Orang tua terdahulu tentu mempunyai alasan dan melalui proses spiritualitas
khusus ketika “melaku-lampahkan”
jejaknya.
Teori inilah
yang menjadi dasar ketertarikan tersebut untuk dituangkan dalam bentuk tulisan
yang sedarhana ini diawali dengan melakukan pengamatan keberadaan “maqom” sebagai
bentuk peninggalan masa lampau. Harapan penulis selanjutnya adalah tulisan awal
ini akan dilanjutkan dengan penulisan sejarah pesantren secara
komprehensif.
Dalam Historiografi terdapat sebuah tahapan heuristik, dalan tahapan ini dikenal adanya sebuah teori tentang keberadaan maqom atau makam sebagai indikasi awal adanya permukiman dengan aspek kehidupan yang cukup kompleks. Maqom atau makam juga mengandung berbagai data yang penting untuk menggambarkan masyarakat pendukungnua di masa lalu. Jadi maqom atau makam bukan hanya dapat dilihat sebagai warisan yang harus dilestarikan tetapi juga harus dicari maknanya. Banyak aspek yang membawa kita kepada pemahaman makna yang ada pada wujud maqom atau makam sebagai sebuahwarisan.[7]
Dalam upayanya
untuk melakukan penelitian tentang sejarah lokal yang mungkin “tak tercatat”
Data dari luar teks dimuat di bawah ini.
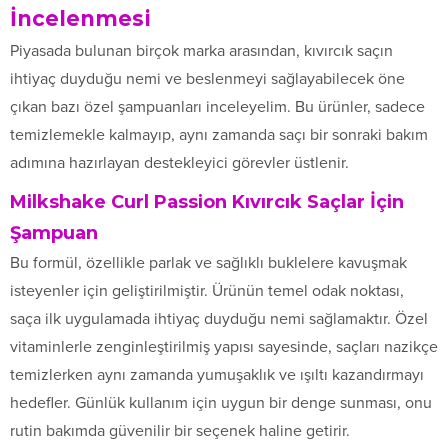
İncelenmesi
Piyasada bulunan birçok marka arasından, kıvırcık saçın
ihtiyaç duyduğu nemi ve beslenmeyi sağlayabilecek öne
çıkan bazı özel şampuanları inceleyelim. Bu ürünler, sadece
temizlemekle kalmayıp, aynı zamanda saçı bir sonraki bakım
adımına hazırlayan destekleyici görevler üstlenir.
Milkshake Curl Passion Kıvırcık Saçlar İçin
Şampuan
Bu formül, özellikle parlak ve sağlıklı buklelere kavuşmak
isteyenler için geliştirilmiştir. Ürünün temel odak noktası,
saça ilk uygulamada ihtiyaç duyduğu nemi sağlamaktır. Özel
vitaminlerle zenginleştirilmiş yapısı sayesinde, saçları nazikçe
temizlerken aynı zamanda yumuşaklık ve ışıltı kazandırmayı
hedefler. Günlük kullanım için uygun bir denge sunması, onu
rutin bakımda güvenilir bir seçenek haline getirir.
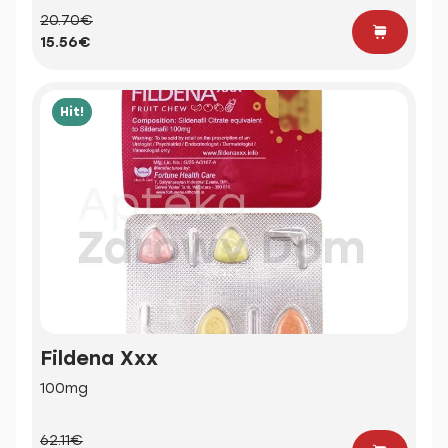
20.70€
15.56€
Hit!
Fildena Xxx
100mg
62.11€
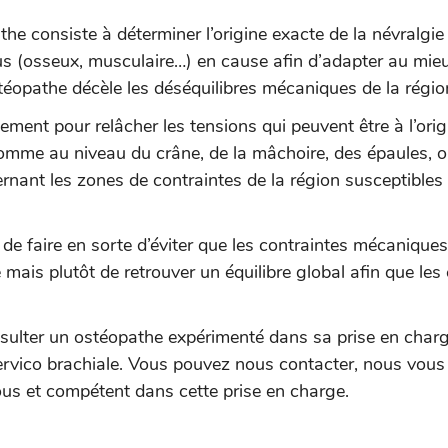
athe consiste à déterminer l’origine exacte de la névralgie
ssus (osseux, musculaire…) en cause afin d’adapter au mie
stéopathe décèle les déséquilibres mécaniques de la régio
alement pour relâcher les tensions qui peuvent être à l’or
omme au niveau du crâne, de la mâchoire, des épaules, o
ernant les zones de contraintes de la région susceptibles
a de faire en sorte d’éviter que les contraintes mécaniqu
 mais plutôt de retrouver un équilibre global afin que les 
ulter un ostéopathe expérimenté dans sa prise en charge
ervico brachiale. Vous pouvez nous contacter, nous vous
us et compétent dans cette prise en charge.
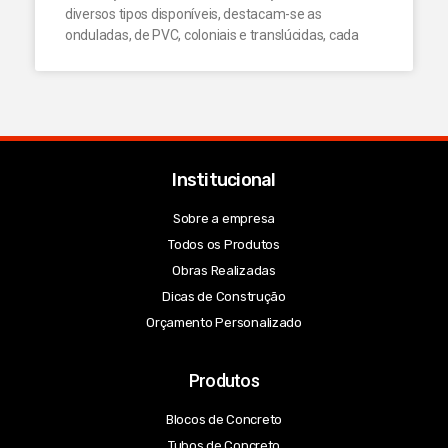
diversos tipos disponíveis, destacam-se as
onduladas, de PVC, coloniais e translúcidas, cada
Institucional
Sobre a empresa
Todos os Produtos
Obras Realizadas
Dicas de Construção
Orçamento Personalizado
Produtos
Blocos de Concreto
Tubos de Concreto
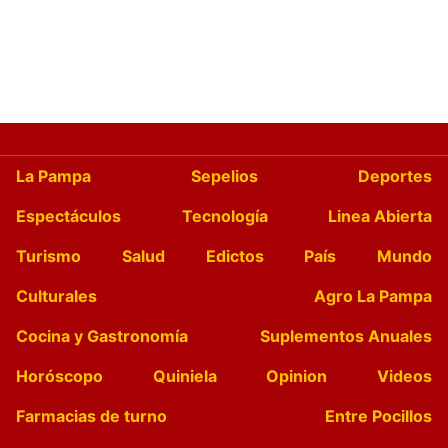
La Pampa
Sepelios
Deportes
Espectáculos
Tecnología
Linea Abierta
Turismo
Salud
Edictos
País
Mundo
Culturales
Agro La Pampa
Cocina y Gastronomía
Suplementos Anuales
Horóscopo
Quiniela
Opinion
Videos
Farmacias de turno
Entre Pocillos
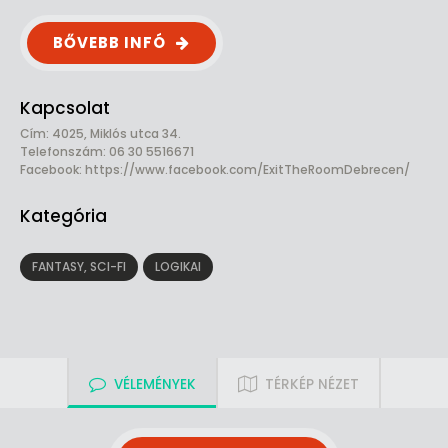
BŐVEBB INFÓ
Kapcsolat
Cím: 4025, Miklós utca 34.
Telefonszám: 06 30 5516671
Facebook:
https://www.facebook.com/ExitTheRoomDebrecen/
Kategória
FANTASY, SCI-FI
LOGIKAI
VÉLEMÉNYEK
TÉRKÉP NÉZET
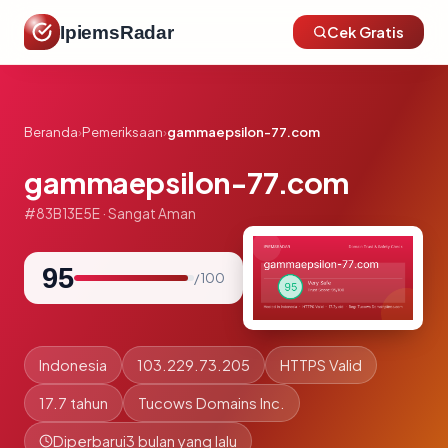
IpiemsRadar
Cek Gratis
Beranda
›
Pemeriksaan
›
gammaepsilon-77.com
gammaepsilon-77.com
#83B13E5E · Sangat Aman
95
/ 100
Indonesia
103.229.73.205
HTTPS Valid
17.7 tahun
Tucows Domains Inc.
Diperbarui
3 bulan yang lalu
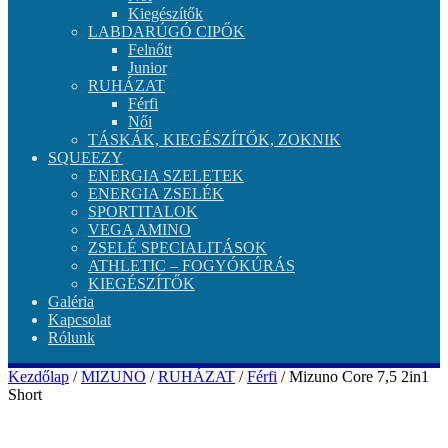
Kiegészítők
LABDARÚGÓ CIPŐK
Felnőtt
Junior
RUHÁZAT
Férfi
Női
TÁSKÁK, KIEGÉSZÍTŐK, ZOKNIK
SQUEEZY
ENERGIA SZELETEK
ENERGIA ZSELÉK
SPORTITALOK
VEGA AMINO
ZSELÉ SPECIALITÁSOK
ATHLETIC – FOGYÓKÚRÁS
KIEGÉSZÍTŐK
Galéria
Kapcsolat
Rólunk
Kezdőlap
/
MIZUNO
/
RUHÁZAT
/
Férfi
/ Mizuno Core 7,5 2in1
Short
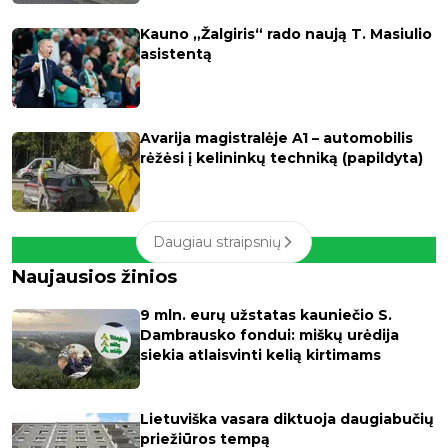
Kauno „Žalgiris“ rado naują T. Masiulio
asistentą
Avarija magistralėje A1 – automobilis
rėžėsi į kelininkų techniką (papildyta)
Daugiau straipsnių
Naujausios žinios
9 mln. eurų užstatas kauniečio S.
Dambrausko fondui: miškų urėdija
siekia atlaisvinti kelią kirtimams
Lietuviška vasara diktuoja daugiabučių
priežiūros tempą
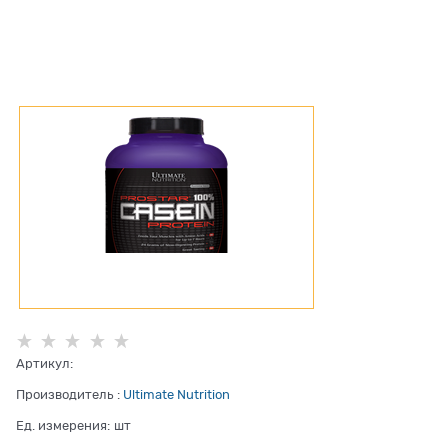
Артикул:
Производитель
:
Ultimate Nutrition
Ед. измерения:
шт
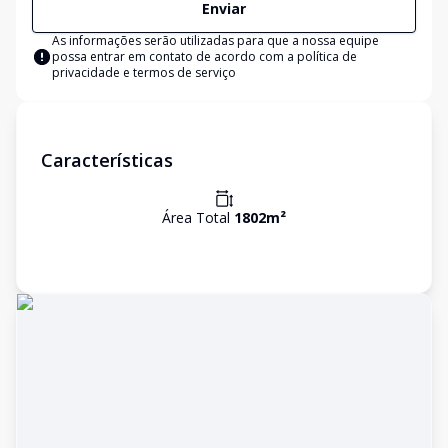
Enviar
As informações serão utilizadas para que a nossa equipe
possa entrar em contato de acordo com a
política de
privacidade e termos de serviço
Características
Área Total
1802
m²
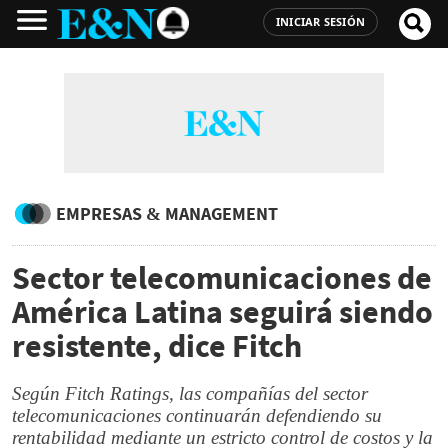
INICIAR SESIÓN
EMPRESAS & MANAGEMENT
Sector telecomunicaciones de
América Latina seguirá siendo
resistente, dice Fitch
Según Fitch Ratings, las compañías del sector
telecomunicaciones continuarán defendiendo su
rentabilidad mediante un estricto control de costos y la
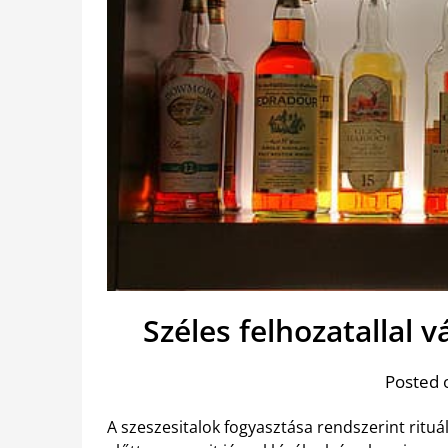
Széles felhozatallal 
Posted 
A szeszesitalok fogyasztása rendszerint ritu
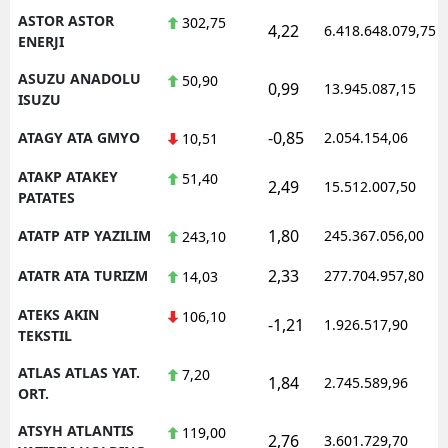
ASTOR ASTOR
302,75
4,22
6.418.648.079,75
ENERJI
ASUZU ANADOLU
50,90
0,99
13.945.087,15
ISUZU
-0,85
ATAGY ATA GMYO
2.054.154,06
10,51
ATAKP ATAKEY
51,40
2,49
15.512.007,50
PATATES
1,80
ATATP ATP YAZILIM
245.367.056,00
243,10
2,33
ATATR ATA TURIZM
277.704.957,80
14,03
ATEKS AKIN
106,10
-1,21
1.926.517,90
TEKSTIL
ATLAS ATLAS YAT.
7,20
1,84
2.745.589,96
ORT.
ATSYH ATLANTIS
119,00
2,76
3.601.729,70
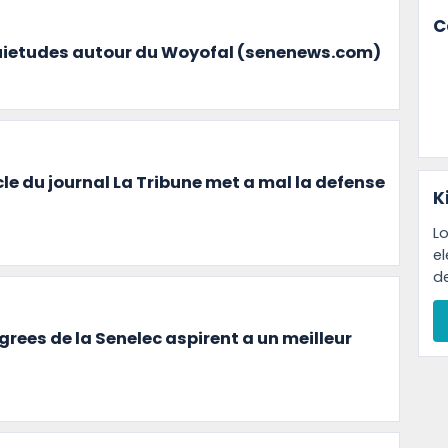
C
 inquietudes autour du Woyofal (senenews.com)
ticle du journal La Tribune met a mal la defense
K
Lo
e
d
rees de la Senelec aspirent a un meilleur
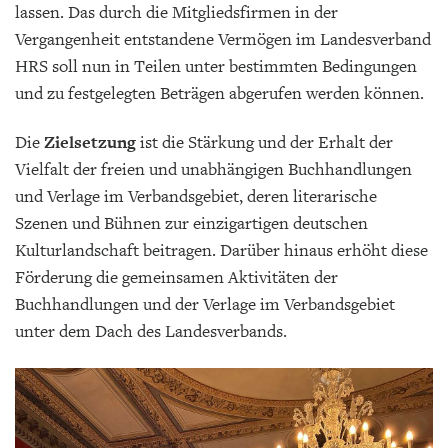
lassen. Das durch die Mitgliedsfirmen in der
Vergangenheit entstandene Vermögen im Landesverband
HRS soll nun in Teilen unter bestimmten Bedingungen
und zu festgelegten Beträgen abgerufen werden können.
Die
Zielsetzung
ist die Stärkung und der Erhalt der
Vielfalt der freien und unabhängigen Buchhandlungen
und Verlage im Verbandsgebiet, deren literarische
Szenen und Bühnen zur einzigartigen deutschen
Kulturlandschaft beitragen. Darüber hinaus erhöht diese
Förderung die gemeinsamen Aktivitäten der
Buchhandlungen und der Verlage im Verbandsgebiet
unter dem Dach des Landesverbands.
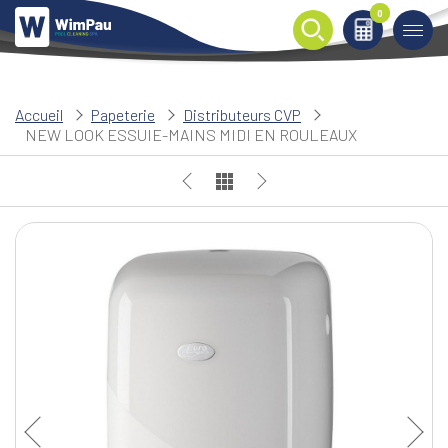
0
0
Accueil
Papeterie
Distributeurs CVP
NEW LOOK ESSUIE-MAINS MIDI EN ROULEAUX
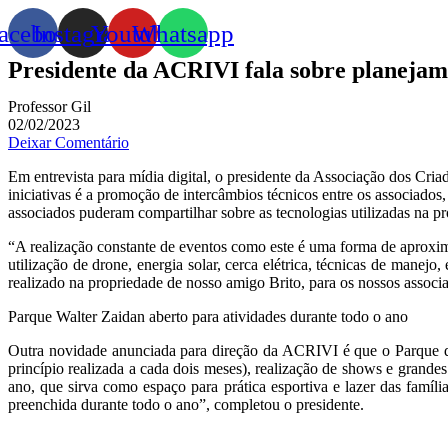
acebook
Instagram
Youtube
Whatsapp
Presidente da ACRIVI fala sobre planejame
Professor Gil
02/02/2023
Deixar Comentário
Em entrevista para mídia digital, o presidente da Associação dos Cri
iniciativas é a promoção de intercâmbios técnicos entre os associa
associados puderam compartilhar sobre as tecnologias utilizadas na p
“A realização constante de eventos como este é uma forma de aproxim
utilização de drone, energia solar, cerca elétrica, técnicas de manejo
realizado na propriedade de nosso amigo Brito, para os nossos assoc
Parque Walter Zaidan aberto para atividades durante todo o ano
Outra novidade anunciada para direção da ACRIVI é que o Parque de 
princípio realizada a cada dois meses), realização de shows e grande
ano, que sirva como espaço para prática esportiva e lazer das famíl
preenchida durante todo o ano”, completou o presidente.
dalam historiografi Islam di Tasikmalaya pada khususnya dan Jawa Barat pada
umumnya penulis mendapatkan beberapa kata kunci dari
penelitian
ini yaitu:
1.
Maqom;
2.
Silsilah:
3.
Eyang Mama Husen;
4.
Pesantren Awipari;
Periode Awal
(1900-1920)
Tidak banyak
sumber yang dapat menjelaskan aejarah perkembangan Pesantren Awipari pada kurun
waktu ini. Perkembangan Pesantren Awipari periode awal tidak bisa dilepaskan
dari peranan Eyang Mama Husen. Penulisan
terhadap tokoh ini bisa saja dikatakan “subjektif” karena keterikatan emosional penulis pada garis nasab/silsiah keluarga. Sejak lama pihak keluarga tidak ada yang berani untuk mengungkapkan asal muasalnya. Ketika ditanyakan kepada pihak keluarga tidak ada satupun yang “berani” menjelaskan dengan alasan tertentu.
Ihwal
keberanian penulis untuk mencoba mengungkap siapakah sosok Mama Husen? berawal
ketika penulis bersama Tim PCNU Kota Tasikmalaya menjadi pendamping Tim
Ekspedisi Islam Nusantara yang dilakoni Pengurus Besar Nahdlatul Ulama.
Dalam
ekspedisinya, PBNU memilih Cirebon dan Tasikmalaya sebagai objek kajian
Ekspedisi Islam Nusantara untuk wilayah Jawa Barat. Inilah mungkin yang
dijelaskan oleh Louis Gottschalk bahwa sejarah sebagai proses rekreasi yang
subjektif.[8]
Teori “tidak ujug-ujug” inilah yang menjadi
dasar awal penelitian ini. Penulis menganggap Cirebon dan Tasikmalaya mempunyai
ikatan emosional dalam sejarah. Setelah mencari kata kunci awal penelitian ini,
penulis mencoba untuk berziarah ke maqom Eyang Mama Husen yang bertempat di
Kampung Awipari Kulon Kelurahan Awipari Kecamatan Cibeureum Kota Tasikmalaya.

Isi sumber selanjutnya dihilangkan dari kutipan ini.